Friday, May 15, 2015

A tricky situation.

When I first started riding motorcycles, it was on small capacity, single cylinder bikes. I loved having a motorcycle, but I couldn't wait to get on the Norton Commando. I wanted more power and more torque. Especially the latter, it was (and still is) never enough. While I'm not entirely consumed by top horsepower figures like most modern motorcylists, I must admit that I have thoroughly lost sight of the carefree joys of small capacity motorcycles. The Yamaha Tricker takes you back to school:

Dad finished putting together this surprisingly fun little bike, after he had pretty much stripped it down to just the frame and engine. All the wiring came out for inspection, cleaning and an entire day spent re-routing it through the frame. The paint on the frame was touched up where needed, a few bushes and bearings were replaced, the front fork was thoroughly serviced, as was the carburetter. Certain smaller parts (e.g. the pillion footrest holders, the headlamp bracket, the mirror stems, the throttle housing and the handlebar) were sandblasted and powder-coated.

Now look, this engine was built for fuel economy and reliability, so it's not going to tear up the road with sheer horsepower, BUT there is plenty of pulling power to navigate the urban landscape and, in that context, I can't think of a single situation that the Yamaha wouldn't be able to overcome.

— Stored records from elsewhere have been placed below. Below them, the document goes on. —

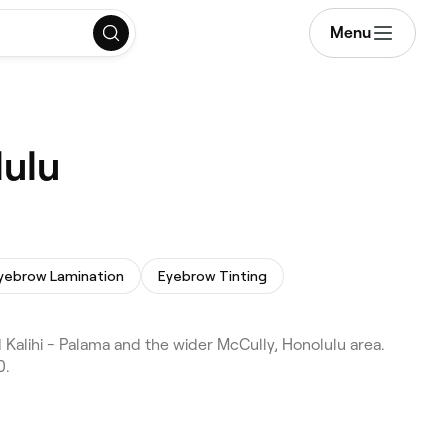
Menu
lulu
yebrow Lamination
Eyebrow Tinting
Kalihi - Palama and the wider McCully, Honolulu area.
0.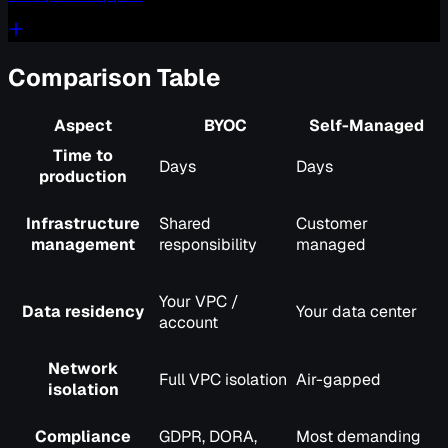
Comparison Table
Aspect
BYOC
Self-Managed
Time to
Days
Days
production
Infrastructure
Shared
Customer
management
responsibility
managed
Your VPC /
Data residency
Your data center
account
Network
Full VPC isolation
Air-gapped
isolation
Compliance
GDPR, DORA,
Most demanding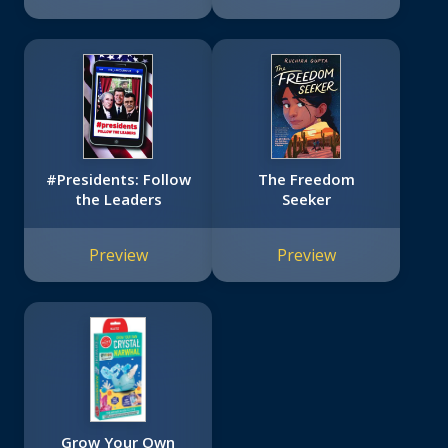
#Presidents: Follow
The Freedom
the Leaders
Seeker
Preview
Preview
Grow Your Own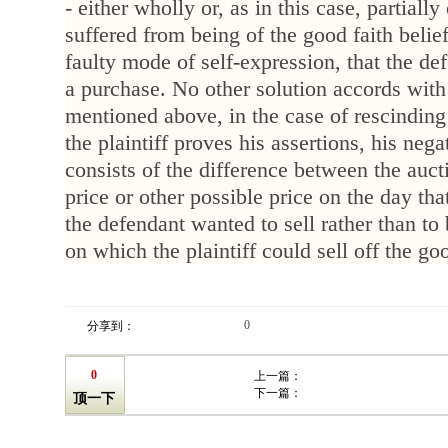
- either wholly or, as in this case, partiall
suffered from being of the good faith belief
faulty mode of self-expression, that the de
a purchase. No other solution accords with 
mentioned above, in the case of rescinding 
the plaintiff proves his assertions, his nega
consists of the difference between the auct
price or other possible price on the day that 
the defendant wanted to sell rather than to 
on which the plaintiff could sell off the go
0
分享到：
0
上一篇：
下一篇：
顶一下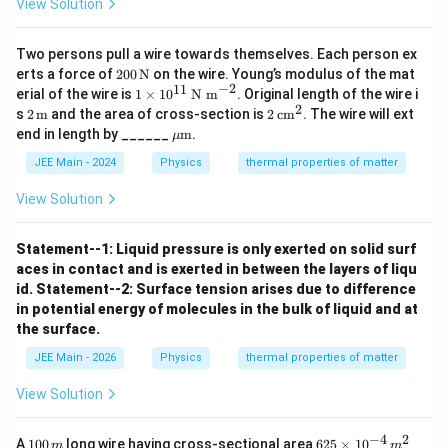
View Solution
Two persons pull a wire towards themselves. Each person ex
200
erts a force of
200
N
on the wire. Young’s modulus of the mat
\,
−
2
11
1
erial of the wire is
1
×
1
0
N m
. Original length of the wire i
\tex
\ti
2
2 \,
2
s
2
m
and the area of cross-section is
2
cm
. The wire will ext
t
me
\tex
\,
\m
end in length by ______
m
.
{N}
μ
s 1
t
\te
u \t
0^
{m}
xt
ext
JEE Main - 2024
Physics
thermal properties of matter
{1
{c
{m}
1}
m}
View Solution
\,
^2
\te
xt
Statement--1: Liquid pressure is only exerted on solid surf
{N
m}
aces in contact and is exerted in between the layers of liqu
^{-
id.
Statement--2: Surface tension arises due to difference
2}
in potential energy of molecules in the bulk of liquid and at
the surface.
JEE Main - 2026
Physics
thermal properties of matter
View Solution
−
4
2
1
62
A
100
long wire having cross-sectional area
625
×
1
0
m
m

If at first it might seem like something's missing, both in terms of engine performance and physical size of the bike, that feeling goes away within a few hundred meters, and certainly by the time you tackle the first corner: that's when you realise one of the greatest assets of this bike. Not just lightness, or narrowness, or the fact that it's nimble... but the combination of all of that with an extremely wide handlebar. If you try to steer this bike as if it were a big bike you will drop it, that's how insanely reactive it is. I'm still re-learning how much pressure to apply to handlebar and footrests, how much countersteer it needs (none) but the point is that the agility this thing has will allow you to go anywhere and never get stuck in traffic again.
It jumps over kerbs with no effort whatsoever, opening up all sorts of parking possibilities.

The turning radius is so ample that you can navigate at more than 90° turns between gridlocked, bumper-to-bumper idiots and zip to the front of the line in a few seconds, while the guys on huge adventure bikes, gigantic mega-scooters and 200hp sports bikes are stuck between SUVs and hybrids, wondering why they can't zig-zag like you just did.

But above all, this is a highly addictive ride, I was honestly surprised by how much fun it is. Well done Yamaha, and well done dad for getting this thing back on the road!